▶ [WORK TO COMPLETE]: Only the number is needed. Please count the lines below in which the word "проектирования" occurs.

▶ [Records from a collection]:
------------------------------------
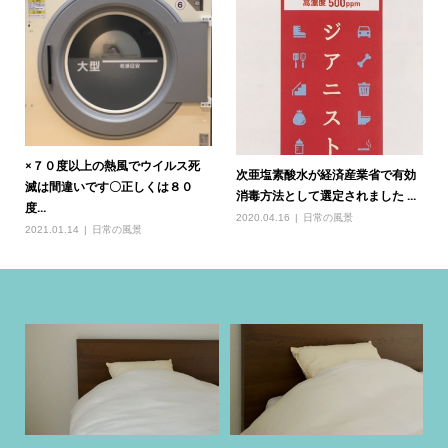
×７０度以上の熱風でウイルス死
次亜塩素酸水が経済産業省で有効
滅は間違いです〇正しくは８０
消毒方法として選定されました ...
度...
2020.04.16
日常の風景
2021.01.14
日常の風景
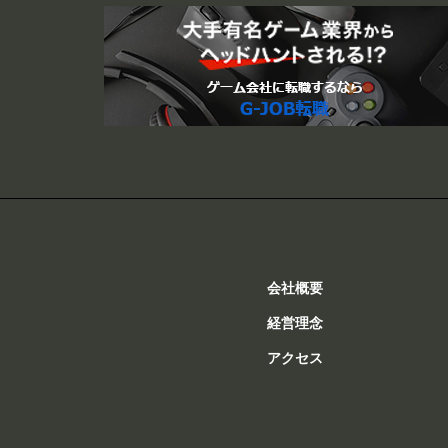
会社概要
経営理念
アクセス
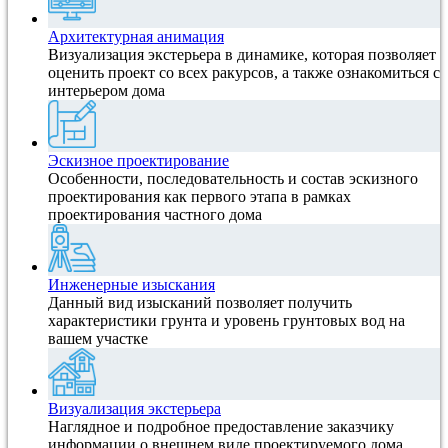
Архитектурная анимация
Визуализация экстерьера в динамике, которая позволяет
оценить проект со всех ракурсов, а также ознакомиться с
интерьером дома
Эскизное проектирование
Особенности, последовательность и состав эскизного
проектирования как первого этапа в рамках
проектирования частного дома
Инженерные изыскания
Данный вид изысканий позволяет получить
характеристики грунта и уровень грунтовых вод на
вашем участке
Визуализация экстерьера
Наглядное и подробное предоставление заказчику
информации о внешнем виде проектируемого дома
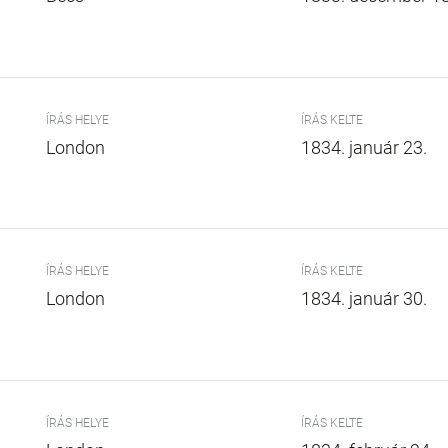
ÍRÁS HELYE
ÍRÁS KELTE
London
1834. január 23.
ÍRÁS HELYE
ÍRÁS KELTE
London
1834. január 30.
ÍRÁS HELYE
ÍRÁS KELTE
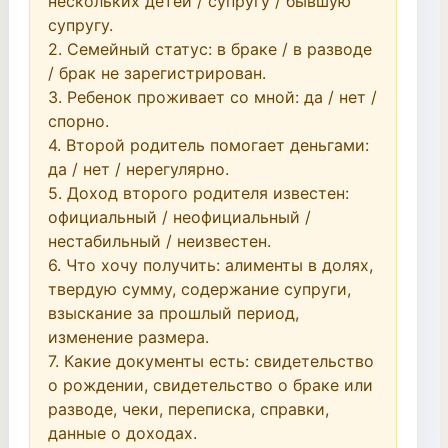
нескольких детей / супругу / бывшую 
супругу.

2. Семейный статус: в браке / в разводе 
/ брак не зарегистрирован.

3. Ребенок проживает со мной: да / нет / 
спорно.

4. Второй родитель помогает деньгами: 
да / нет / нерегулярно.

5. Доход второго родителя известен: 
официальный / неофициальный / 
нестабильный / неизвестен.

6. Что хочу получить: алименты в долях, 
твердую сумму, содержание супруги, 
взыскание за прошлый период, 
изменение размера.

7. Какие документы есть: свидетельство 
о рождении, свидетельство о браке или 
разводе, чеки, переписка, справки, 
данные о доходах.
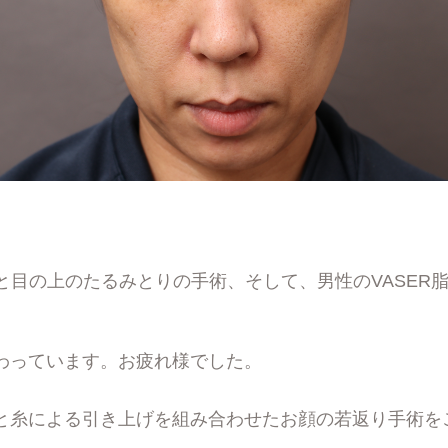
胸と目の上のたるみとりの手術、そして、男性のVASER
わっています。お疲れ様でした。
と糸による引き上げを組み合わせたお顔の若返り手術を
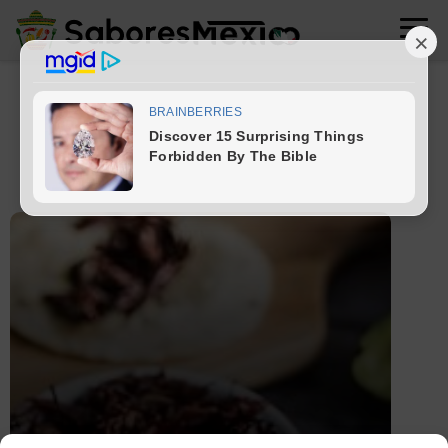
totopos
1 artículos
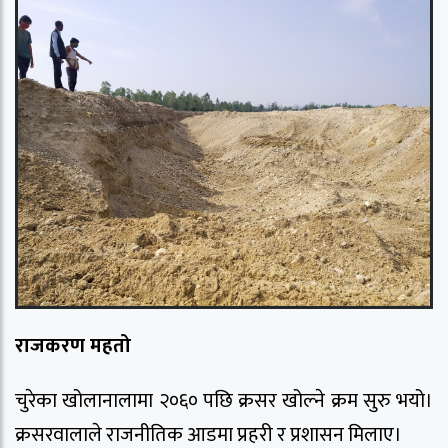
राजकरण महतो
चुरेका खोलानालामा २०६० पछि क्रसर खोल्ने क्रम सुरु भयो।
क्रसरवालाले राजनीतिक आडमा प्रहरी र प्रशासन मिलाए।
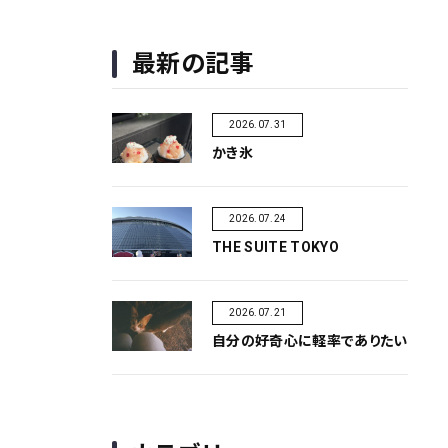
最新の記事
2026.07.31
かき氷
2026.07.24
THE SUITE TOKYO
2026.07.21
自分の好奇心に軽率でありたい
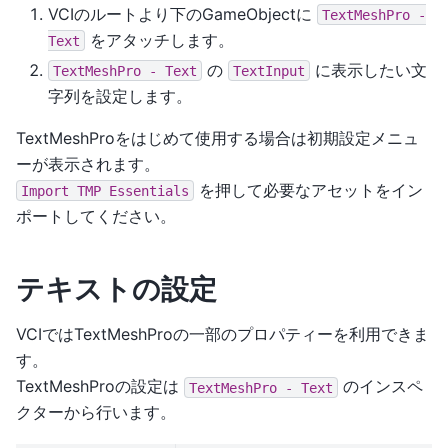
VCIのルートより下のGameObjectに
TextMeshPro
-
をアタッチします。
Text
の
に表示したい文
TextMeshPro
-
Text
TextInput
字列を設定します。
TextMeshProをはじめて使用する場合は初期設定メニュ
ーが表示されます。
を押して必要なアセットをイン
Import
TMP
Essentials
ポートしてください。
テキストの設定
VCIではTextMeshProの一部のプロパティーを利用できま
す。
TextMeshProの設定は
のインスペ
TextMeshPro
-
Text
クターから行います。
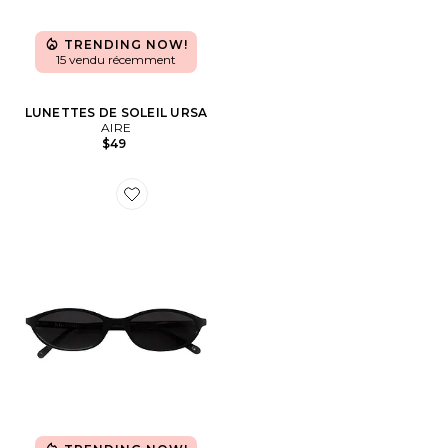
TRENDING NOW!
15 vendu récemment
LUNETTES DE SOLEIL URSA
AIRE
$49
Favorite LUNETTES DE SOLEIL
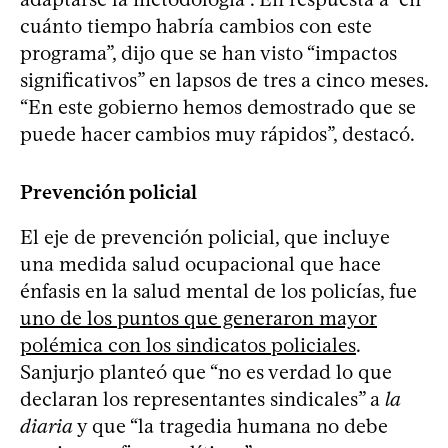
cuánto tiempo habría cambios con este
programa”, dijo que se han visto “impactos
significativos” en lapsos de tres a cinco meses.
“En este gobierno hemos demostrado que se
puede hacer cambios muy rápidos”, destacó.
Prevención policial​
El eje de prevención policial, que incluye
una medida salud ocupacional que hace
énfasis en la salud mental de los policías, fue
uno de los puntos que generaron mayor
polémica con los sindicatos policiales
.
Sanjurjo planteó que “no es verdad lo que
declaran los representantes sindicales” a
la
diaria
y que “la tragedia humana no debe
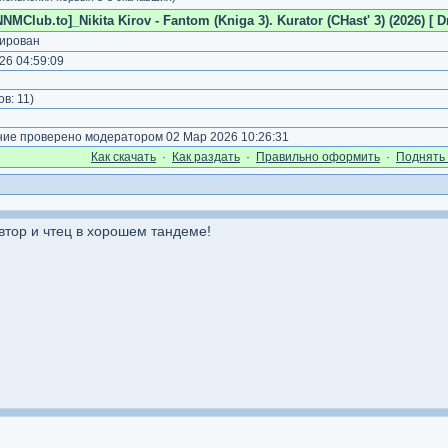
NNMClub.to]_Nikita Kirov - Fantom (Kniga 3). Kurator (CHast' 3) (2026) [ D
ирован
26 04:59:09
ов:
11
)
е проверено модератором 02 Мар 2026 10:26:31
Как cкачать
·
Как раздать
·
Правильно оформить
·
Поднять 
автор и чтец в хорошем тандеме!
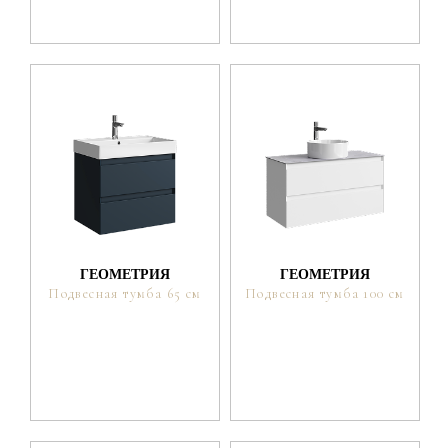
ГЕОМЕТРИЯ
ГЕОМЕТРИЯ
Подвесная тумба 65 см
Подвесная тумба 100 см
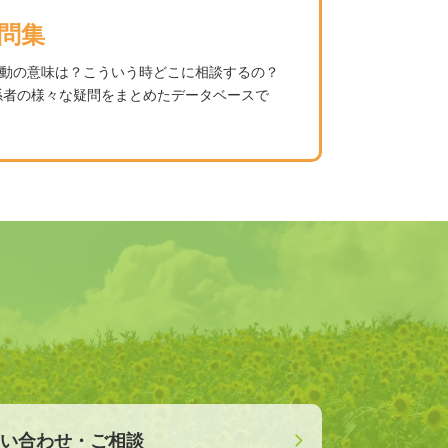
問集
動の意味は？こういう時どこに相談するの？
係者の様々な疑問をまとめたデータベースで
い合わせ・ご相談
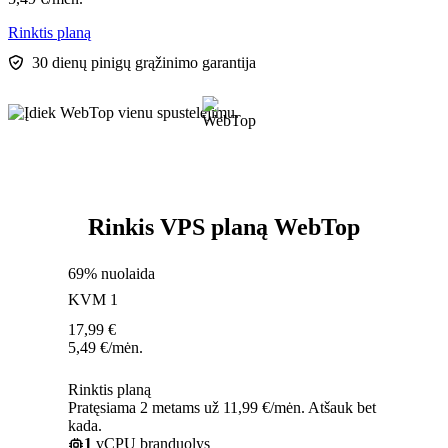
Rinktis planą
30 dienų pinigų grąžinimo garantija
Rinkis VPS planą WebTop
69% nuolaida
KVM 1
17,99
€
5,49
€
/mėn.
Rinktis planą
Pratęsiama 2 metams už 11,99 €/mėn. Atšauk bet
kada.
1
vCPU branduolys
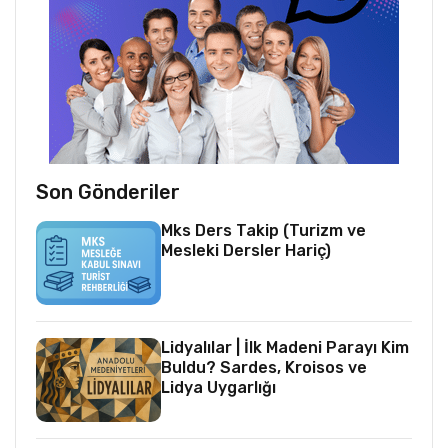
Son Gönderiler
Mks Ders Takip (Turizm ve
Mesleki Dersler Hariç)
Lidyalılar | İlk Madeni Parayı Kim
Buldu? Sardes, Kroisos ve
Lidya Uygarlığı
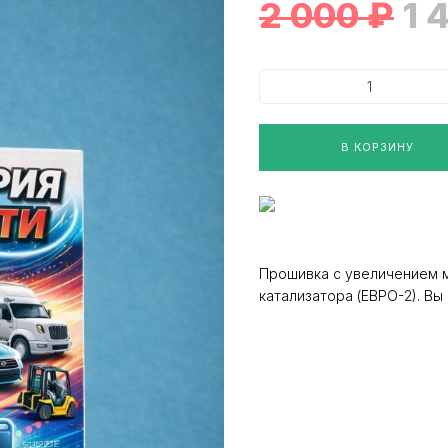
2 000
₽
1 
В КОРЗИНУ
Прошивка с увеличением 
катализатора (ЕВРО-2). В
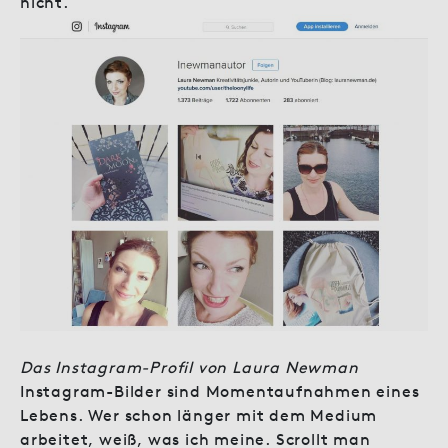
nicht.
Das Instagram-Profil von Laura Newman
Instagram-Bilder sind Momentaufnahmen eines
Lebens. Wer schon länger mit dem Medium
arbeitet, weiß, was ich meine. Scrollt man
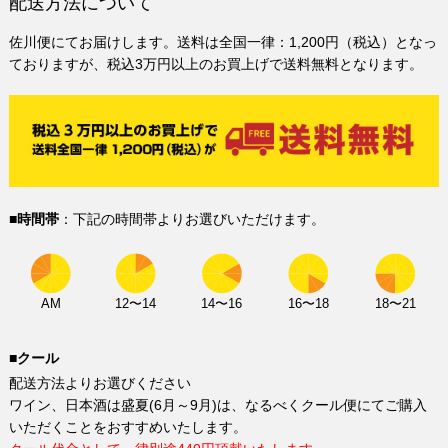
配送方法について
佐川便にてお届けします。送料は全国一律：1,200円（税込）となっ
ておりますが、税込3万円以上のお買上げで送料無料となります。
■時間帯
：下記の時間帯よりお選びいただけます。
AM
12〜14
14〜16
16〜18
18〜21
■クール
配送方法よりお選びください
ワイン、日本酒は盛夏(6月～9月)は、なるべくクール便にてご購入
いただくことをおすすめいたします。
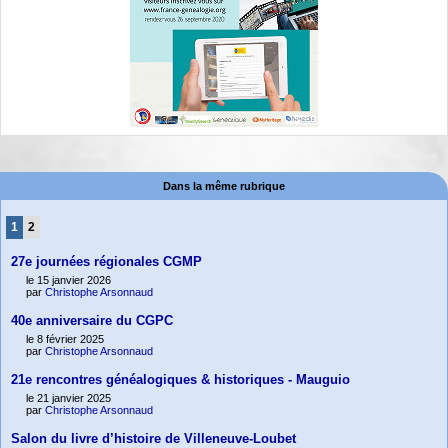
Dans la même rubrique
1
2
27e journées régionales CGMP
le 15 janvier 2026
par
Christophe Arsonnaud
40e anniversaire du CGPC
le 8 février 2025
par
Christophe Arsonnaud
21e rencontres généalogiques & historiques - Mauguio
le 21 janvier 2025
par
Christophe Arsonnaud
Salon du livre d’histoire de Villeneuve-Loubet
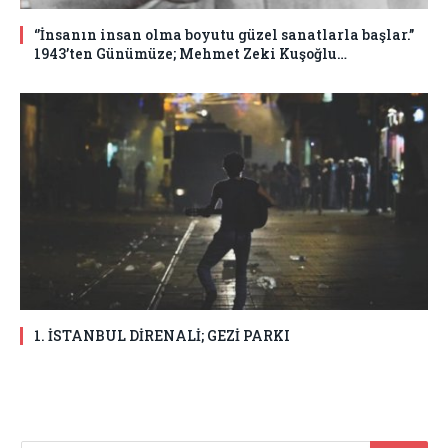
‘’İnsanın insan olma boyutu güzel sanatlarla başlar.’’
1943’ten Günümüze; Mehmet Zeki Kuşoğlu…
1. İSTANBUL DİRENALİ; GEZİ PARKI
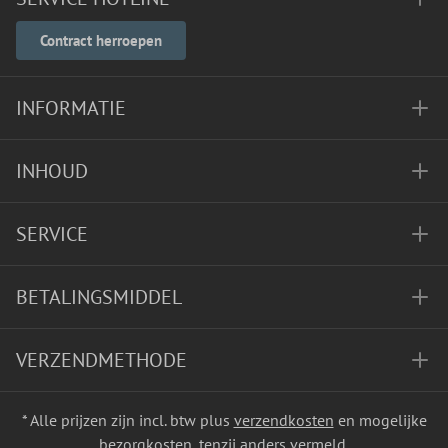
Contract herroepen
INFORMATIE
INHOUD
SERVICE
BETALINGSMIDDEL
VERZENDMETHODE
* Alle prijzen zijn incl. btw plus
verzendkosten
en mogelijke
bezorgkosten, tenzij anders vermeld.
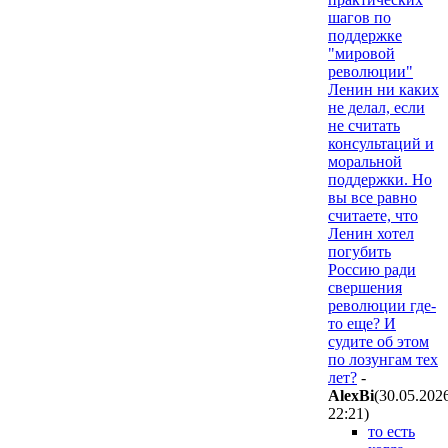
шагов по
поддержке
"мировой
революции"
Ленин ни каких
не делал, если
не считать
консультаций и
моральной
поддержки. Но
вы все равно
считаете, что
Ленин хотел
погубить
Россию ради
свершения
революции где-
то еще? И
судите об этом
по лозунгам тех
лет?
-
AlexBi
(30.05.202
22:21
)
то есть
------------------------------------
▶ [EXPECTED ANSWER]: 2